T : Pokoknya kamu harus kaya Si Anu, aku enggak mau dengar alasan-alasan lagi..

J : Kalau kamu nuntut aku terus mendingan kamu kejar aja Si Anu itu, lagian aku sudah mulai

bosan dari dulu, persoalannya yang itu-itu aja.. enggak ada yang lain apa?

Kamu itu belum bisa membedakan mana yang sosok ideal atau sosok bergengsi.

Ilustrasi diatas memang sering terjadi di kehidupan kita bukan? Terlebih yang sudah berkeluarga atau yang sudah membangun rumah tangga, pasti sering mengalami obrolan seperti itu. Dunia bukan punya hanya dua warna hitam dan putih. Tapi dunia punya banyak warna yang artinya dunia selalu memberikan opsi buat kita untuk memilih warna-warna yang kita butuhkan. Tapi ini juga yang disayangkan kita hanya bisa melihat dua warna itu saja yaitu selalu hitam atau putih. Dan inilah kita yang sering melihat satu permasalahan itu hanya dari satu sisi saja.
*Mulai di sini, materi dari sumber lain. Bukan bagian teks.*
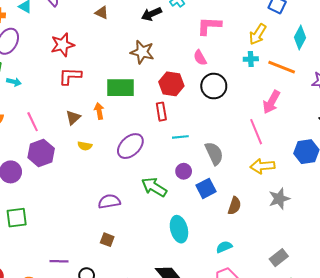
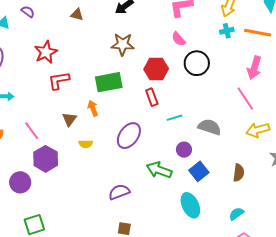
gray semicircle: (214, 153) -> (210, 127), turned -35
blue square: (206, 188) -> (199, 171), moved

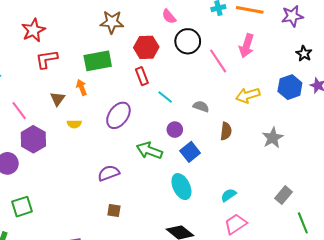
pink line: (245, 99) -> (218, 61), moved
cyan line: (175, 118) -> (165, 97), turned 56
gray semicircle: (210, 127) -> (201, 106), size x0.7
yellow arrow: (258, 130) -> (248, 95), moved
brown semicircle: (239, 173) -> (226, 131), moved

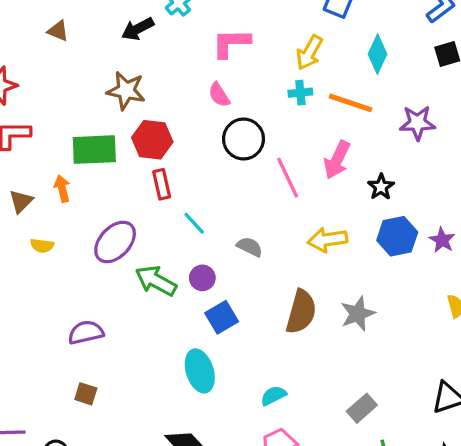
red hexagon: (146, 47) -> (152, 140), moved
black star: (304, 54) -> (381, 187), moved
brown semicircle: (226, 131) -> (301, 312), moved, size x1.5
green arrow: (149, 151) -> (156, 281), moved

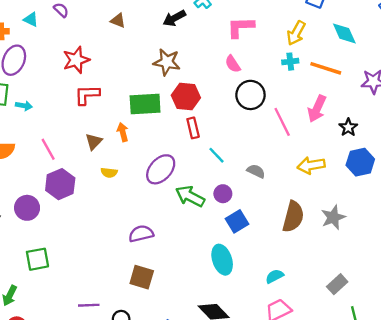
cyan diamond: (377, 54) -> (344, 33), turned -48
brown square: (86, 394) -> (142, 277), size x1.5

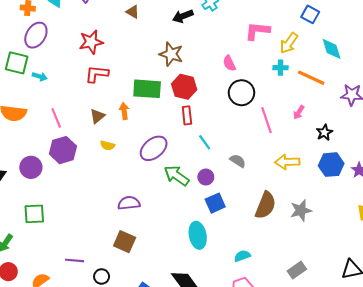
pink L-shape: (241, 27) -> (257, 31), moved
pink arrow: (317, 109) -> (299, 112), size x0.6

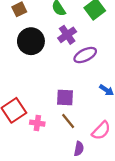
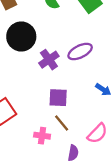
purple cross: (67, 35) -> (49, 60), moved
pink cross: (37, 123) -> (42, 136), moved

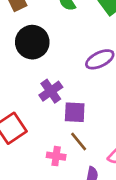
purple cross: (49, 60) -> (51, 91), moved

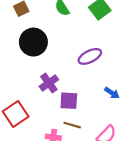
brown line: (79, 141) -> (72, 125), turned -35

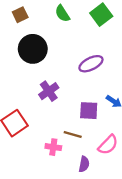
purple square: (69, 101) -> (89, 111), moved

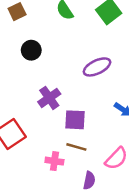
black circle: (33, 49) -> (31, 50), size x0.6
purple square: (89, 111) -> (75, 120), moved

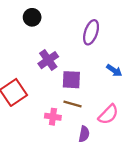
purple ellipse: (97, 67) -> (91, 32), turned -45

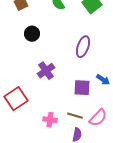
purple square: (71, 80) -> (82, 88), moved
brown line: (73, 104) -> (75, 116), moved

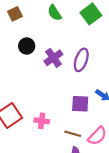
purple cross: (46, 71) -> (53, 58), moved
pink cross: (50, 120) -> (42, 121), moved

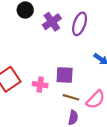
purple square: (80, 104) -> (65, 75), moved

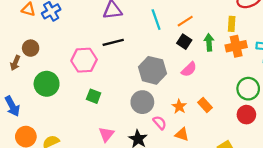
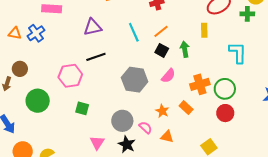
orange cross: (236, 46) -> (200, 84), moved
gray circle: (142, 102) -> (122, 121), moved

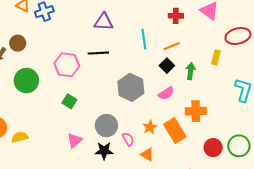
green circle: (225, 89) -> (239, 146), moved
orange rectangle: (186, 108) -> (175, 131), size x1.6
black star: (127, 144) -> (104, 151), turned 30

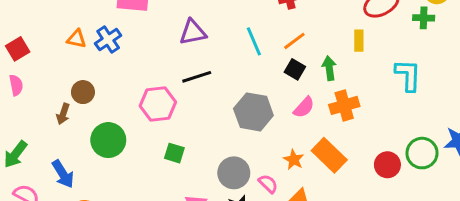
orange cross: (196, 111) -> (344, 105), moved

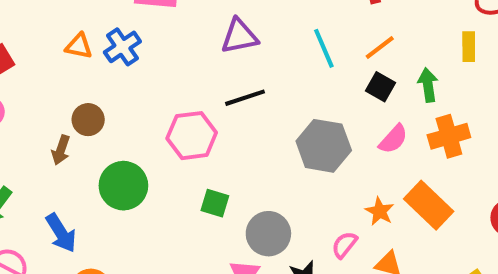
gray circle: (234, 173) -> (268, 234), moved
pink semicircle: (268, 184) -> (344, 245), turned -96

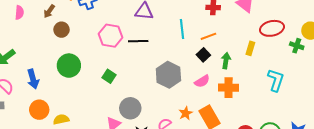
pink hexagon: (192, 136) -> (111, 36), moved
brown arrow: (61, 150) -> (49, 11), moved
green square: (215, 203) -> (109, 76), moved

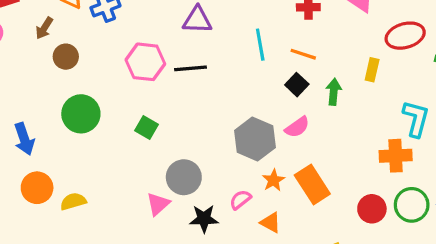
orange line: (208, 36) -> (303, 54), turned 42
gray hexagon: (168, 75) -> (255, 139), moved
orange cross: (229, 88) -> (396, 156), moved

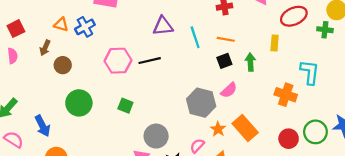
purple triangle: (197, 20) -> (163, 26), moved
black square: (297, 85) -> (224, 61), turned 35
orange cross: (396, 156) -> (286, 95), moved, turned 30

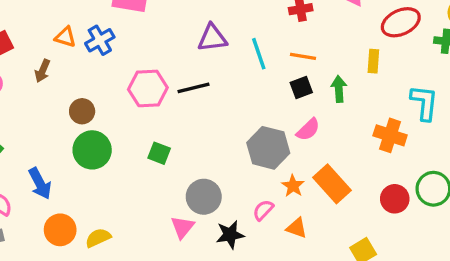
brown circle: (63, 65) -> (82, 111), moved

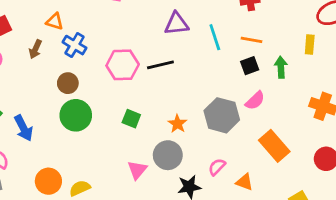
blue cross: (100, 40) -> (75, 45), moved, turned -30
blue arrow: (40, 183) -> (23, 128), moved
orange star: (293, 186) -> (177, 124), moved
pink triangle: (182, 227) -> (137, 170), moved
Sosok ideal ini sebenarnya menjadi samar atau diremang-remangkan dengan sosok bergengsi. Apalagi hidup di Negara dunia ketiga yang masalahnya selalu ditekankan pada ekonomi, padahal kalau kita mau lebih jeli tentunya bukan ekonomi yang menjadi masalah utamanya tapi moral dan kesadaran kitalah yang bermasalah.

Sosok ideal itu bukan harus selalu dilihat dari segi ekonomi tapi dapat kita lihat mereka yang disebut sosok ideal adalah mereka yang mempunyai moral dan kesadaran yang tinggi. Ekonomi bukan jaminan menjadi sosok ideal, buktinya ekonomi seseorang bisa saja terlihat baik tapi benarkah cara mendapatkannya dengan cara yang baik juga? Di Negara dunia ketiga seperti Negara kita ini yang namanya korupsi bukan hal yang aneh dan orangnya yang menjalankannya yang biasa disebut koruptor atau biangnya penjahat bisa jadi sosok ideal. Dan ini yang anehnya bukan..?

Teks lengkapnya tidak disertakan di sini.